Posted 24 September 2013 - 08:23 AM
I'm shooting a short a couple weeks from now on the Alexa, with one scene specifically taking place in a convenience store.
The action happens during the night, but we're shooting the majority of it blacked out inside during the day with a few shots travelling in and out once the sun goes down.
My issue is with the fluorescent lighting in the ceiling. It has to play in the shot, and the director wants a cool cyan look to it. However, the bulbs are T8 fa8 single pin which Kino doesn't make, to be able to re-bulb the exposed fixtures. So I figured I'd go with 4100K Cool-Whites, and use a colour meter to correct my added sources with plus green (and compensate in camera on the Alexa).
I'm unsure what to do once the blacks come down of the windows, and we're travelling in and outside, and introducing sodium street lights and a police car.
Do I try to block as much street light as I can with a 12x12 or should I try to work with it? Is there going to be too much magenta in my exterior if I'm correcting for the green in camera? Is this the best approach for this situation?
Posted 24 September 2013 - 08:32 AM
Since you can't re-tube, you could experiment with gelling the existing tubes to get the in-camera look you want. Are you sure the streetlights are HPS (high pressure sodium)? Some streetlights are Mercury vapor, newer ones are induction fluorescent. In many towns/cities/'burbs, you'll find a mix of all three, no rhyme or reason to their placement.
Posted 25 September 2013 - 01:33 PM
They are high-pressure sodium. I can re-bulb the fixtures, but only with other Flourescents in order to make sure everything is either 4100 or 3500, depending on the bulbs. I can't gel them though, because we'll be seeing the ceiling in some shos
Posted 28 September 2013 - 09:32 PM
I too would like to know the answer to this situation. Please let me know your solution, Mr. Kirkpatrick!
Posted 30 September 2013 - 10:53 AM
Posted 07 October 2013 - 04:28 PM
I may got you wrong, but if you gel your fluorescents tube by tube you won´t notice through the camera that they are gelled.
Posted 07 October 2013 - 05:30 PM
Cool Whites are already going to give you that cyan look if the camera is set to near 3200K with no green correction added.

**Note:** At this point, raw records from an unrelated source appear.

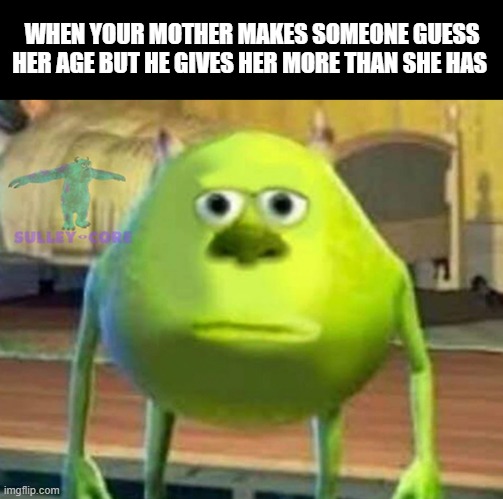 This screenshot has height=499, width=503. Find the location of `floor`. floor is located at coordinates (24, 428), (138, 426), (244, 437), (366, 442), (499, 443). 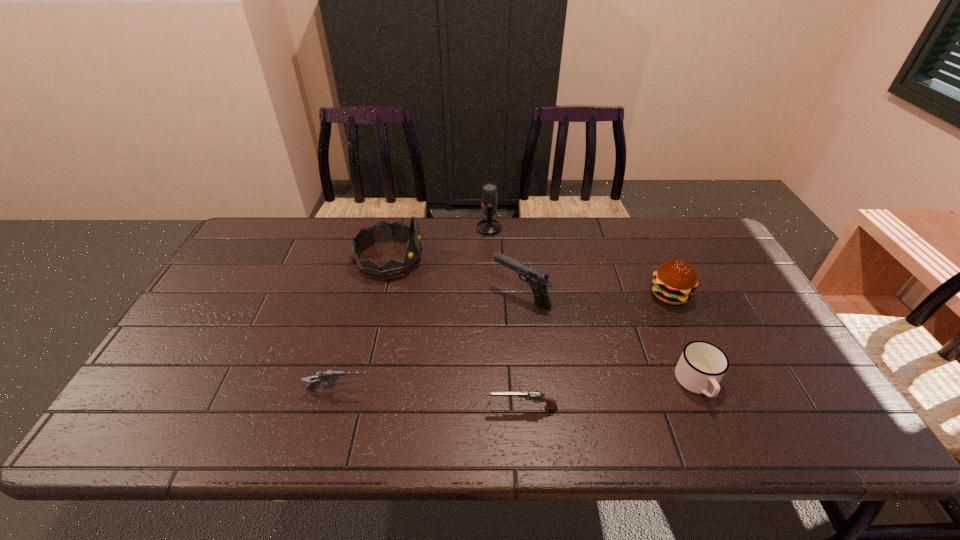 I want to click on vacant space located 0.090m aiming along the barrel of the shortest object, so click(449, 409).

What are the coordinates of `microphone that is at the far edge` in the screenshot? It's located at (489, 226).

You are a GUI agent. You are given a task and a screenshot of the screen. Output one action in this format:
    pyautogui.click(x=<x>, y=<y>)
    Task: Click on the tiara at the far edge
    This screenshot has height=540, width=960.
    Given the screenshot: What is the action you would take?
    pyautogui.click(x=382, y=231)

At what (x,y) coordinates should I click in order to perform the action: click on object situated at the near edge. Please return your answer as a coordinate pair (x, y). This screenshot has width=960, height=540. Looking at the image, I should click on (536, 396).

At what (x,y) coordinates should I click in order to perform the action: click on vacant space at the far edge. Please return your answer as a coordinate pair (x, y). The width and height of the screenshot is (960, 540). Looking at the image, I should click on (638, 241).

Where is `vacant space at the near edge of the desktop`? This screenshot has height=540, width=960. vacant space at the near edge of the desktop is located at coordinates (283, 415).

Identify the location of vacant area at the left edge of the desktop. The width and height of the screenshot is (960, 540). (256, 289).

What are the coordinates of `free space at the right edge of the desktop` in the screenshot? It's located at (734, 315).

You are a GUI agent. You are given a task and a screenshot of the screen. Output one action in this format:
    pyautogui.click(x=<x>, y=<y>)
    Task: Click on the free space at the far left corner
    The image size is (960, 540).
    Given the screenshot: What is the action you would take?
    pyautogui.click(x=269, y=222)

The image size is (960, 540). In the image, there is a desktop. Identify the location of vacant space at the far right corner. (707, 245). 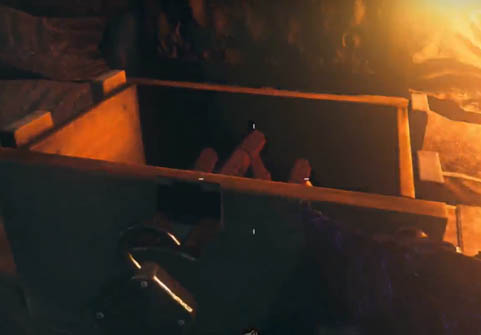 You are a GUI agent. You are given a task and a screenshot of the screen. Output one action in this format:
    pyautogui.click(x=<x>, y=<y>)
    Task: Click on the nail hole or nail head
    
    Given the screenshot: What is the action you would take?
    pyautogui.click(x=123, y=108), pyautogui.click(x=57, y=150) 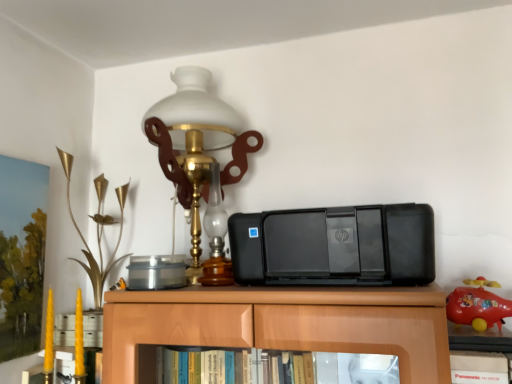 Question: Should I look upward or downward to see gold metallic flower at left, marked as the first toy in a left-to-right arrangement?

Choices:
 (A) down
 (B) up

Answer: (A)

Question: From the image's perspective, is rubberized red toy airplane at right, marked as the 1th toy in a front-to-back arrangement, on top of gold metallic flower at left, which appears as the 2th toy when viewed from the front?

Choices:
 (A) no
 (B) yes

Answer: (A)

Question: Could you tell me if rubberized red toy airplane at right, which ranks as the 1th toy in right-to-left order, is facing gold metallic flower at left, the 2th toy from the right?

Choices:
 (A) yes
 (B) no

Answer: (B)

Question: Does rubberized red toy airplane at right, marked as the 1th toy in a front-to-back arrangement, have a greater height compared to gold metallic flower at left, which appears as the 2th toy when viewed from the front?

Choices:
 (A) no
 (B) yes

Answer: (A)

Question: Considering the relative sizes of rubberized red toy airplane at right, which ranks as the 1th toy in right-to-left order, and gold metallic flower at left, which appears as the 2th toy when viewed from the front, in the image provided, is rubberized red toy airplane at right, which ranks as the 1th toy in right-to-left order, smaller than gold metallic flower at left, which appears as the 2th toy when viewed from the front,?

Choices:
 (A) yes
 (B) no

Answer: (A)

Question: Can we say rubberized red toy airplane at right, which ranks as the 1th toy in right-to-left order, lies outside gold metallic flower at left, marked as the first toy in a back-to-front arrangement?

Choices:
 (A) no
 (B) yes

Answer: (B)

Question: Is gold metallic flower at left, the 2th toy from the right, a part of rubberized red toy airplane at right, which ranks as the 1th toy in right-to-left order?

Choices:
 (A) no
 (B) yes

Answer: (A)

Question: From a real-world perspective, does black plastic printer at center sit lower than rubberized red toy airplane at right, marked as the 2th toy in a back-to-front arrangement?

Choices:
 (A) yes
 (B) no

Answer: (B)

Question: Is black plastic printer at center bigger than rubberized red toy airplane at right, marked as the 2th toy in a back-to-front arrangement?

Choices:
 (A) no
 (B) yes

Answer: (B)

Question: Can you confirm if black plastic printer at center is taller than rubberized red toy airplane at right, the second toy viewed from the left?

Choices:
 (A) yes
 (B) no

Answer: (A)

Question: Considering the relative positions of black plastic printer at center and rubberized red toy airplane at right, which ranks as the 1th toy in right-to-left order, in the image provided, is black plastic printer at center to the right of rubberized red toy airplane at right, which ranks as the 1th toy in right-to-left order, from the viewer's perspective?

Choices:
 (A) no
 (B) yes

Answer: (A)

Question: Is black plastic printer at center at the left side of rubberized red toy airplane at right, marked as the 1th toy in a front-to-back arrangement?

Choices:
 (A) yes
 (B) no

Answer: (A)

Question: Is rubberized red toy airplane at right, which ranks as the 1th toy in right-to-left order, surrounded by black plastic printer at center?

Choices:
 (A) yes
 (B) no

Answer: (B)

Question: Considering the relative sizes of rubberized red toy airplane at right, the second toy viewed from the left, and black plastic printer at center in the image provided, is rubberized red toy airplane at right, the second toy viewed from the left, shorter than black plastic printer at center?

Choices:
 (A) no
 (B) yes

Answer: (B) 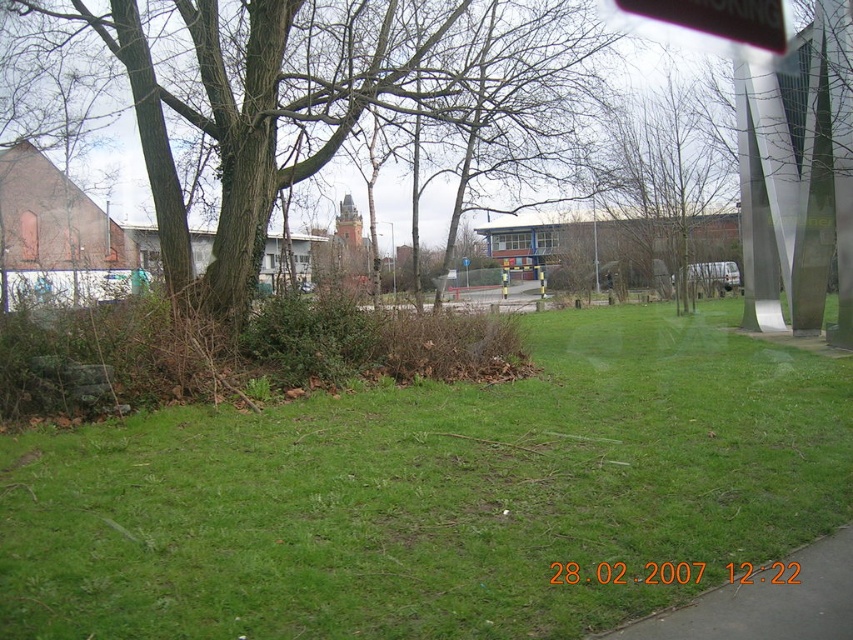 Who is higher up, green grass at center or brown rough bark tree at left?

brown rough bark tree at left

Between point (151, 536) and point (531, 22), which one is positioned in front?

Point (151, 536)

Who is more forward, (682, 451) or (184, 49)?

Positioned in front is point (682, 451).

Locate an element on the screen. The height and width of the screenshot is (640, 853). green grass at center is located at coordinates (434, 493).

Based on the photo, can you confirm if green grass at center is positioned below black plastic sign at upper center?

Yes, green grass at center is below black plastic sign at upper center.

Which is behind, point (540, 637) or point (763, 13)?

The point (763, 13) is more distant.

Is point (614, 500) farther from viewer compared to point (621, 3)?

No, (614, 500) is closer to viewer.

Where is `green grass at center`? This screenshot has height=640, width=853. green grass at center is located at coordinates (434, 493).

Between point (231, 236) and point (668, 4), which one is positioned behind?

Positioned behind is point (668, 4).

The width and height of the screenshot is (853, 640). Describe the element at coordinates (339, 104) in the screenshot. I see `brown rough bark tree at left` at that location.

Locate an element on the screen. brown rough bark tree at left is located at coordinates (339, 104). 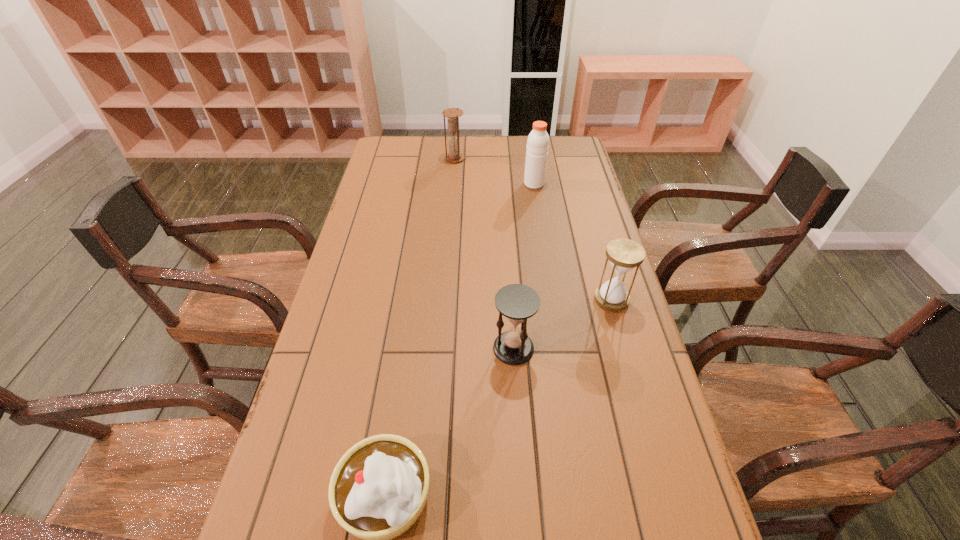 Find the location of `vacant region located 0.310m on the left of the third object from right to left`. vacant region located 0.310m on the left of the third object from right to left is located at coordinates 366,348.

The image size is (960, 540). I want to click on vacant space located on the back of the rightmost hourglass, so click(590, 226).

Where is `object at the far edge`? object at the far edge is located at coordinates (454, 156).

I want to click on object present at the right edge, so click(x=624, y=254).

In the image, there is a desktop. Identify the location of blank space at the far edge. (433, 165).

Identify the location of free region at the left edge of the desktop. (260, 522).

This screenshot has height=540, width=960. I want to click on free space at the right edge of the desktop, so click(x=606, y=246).

Where is `blank space at the far left corner of the desktop`? Image resolution: width=960 pixels, height=540 pixels. blank space at the far left corner of the desktop is located at coordinates (414, 148).

In the image, there is a desktop. Where is `free space at the far right corner`? This screenshot has width=960, height=540. free space at the far right corner is located at coordinates (584, 158).

The image size is (960, 540). Find the location of `free spot between the leftmost hourglass and the second hourglass from left to right`. free spot between the leftmost hourglass and the second hourglass from left to right is located at coordinates (484, 253). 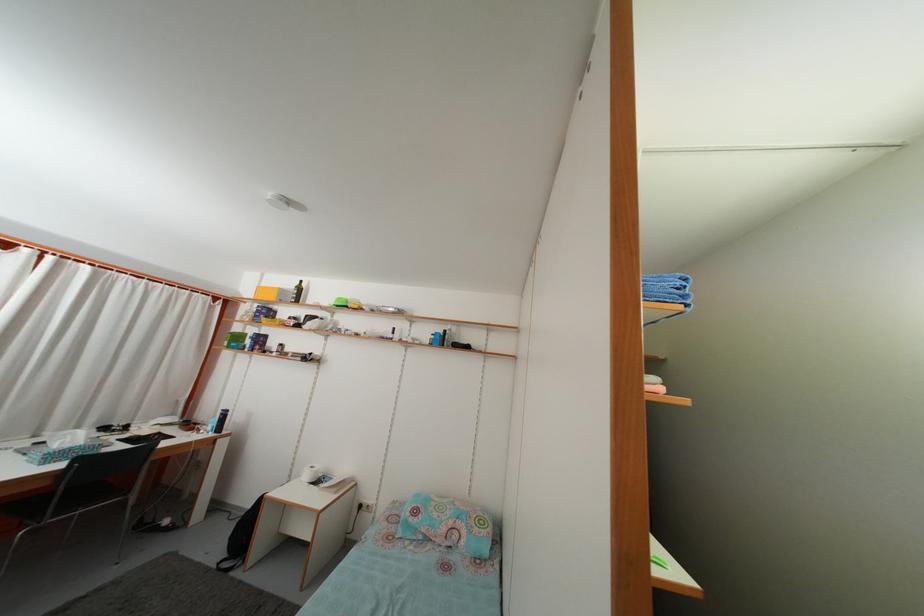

The issue is really the sodium streetlamps, which will render yellow-orange-green -- they are not continuous spectrum sources so you are best off just embracing that look because you can't correct them with gel or filters, they are missing the wavelengths to get you other colors. At best, you could just time them / white-balance to look white-ish / neutral but the image will look a bit desaturated due to the lack of other colors in the spectrum.